Start of Block

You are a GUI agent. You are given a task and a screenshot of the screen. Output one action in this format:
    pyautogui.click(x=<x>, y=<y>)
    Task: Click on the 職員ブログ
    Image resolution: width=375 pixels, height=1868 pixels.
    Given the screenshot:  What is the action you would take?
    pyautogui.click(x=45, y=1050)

End of Block

• [Instructions to follow]
From first line to last, transcribe the material exactly.

• [Response area]
You are a GUI agent. You are given a task and a screenshot of the screen. Output one action in this format:
    pyautogui.click(x=<x>, y=<y>)
    Task: Click on the 職員ブログ
    Image resolution: width=375 pixels, height=1868 pixels.
    Given the screenshot:  What is the action you would take?
    pyautogui.click(x=45, y=1050)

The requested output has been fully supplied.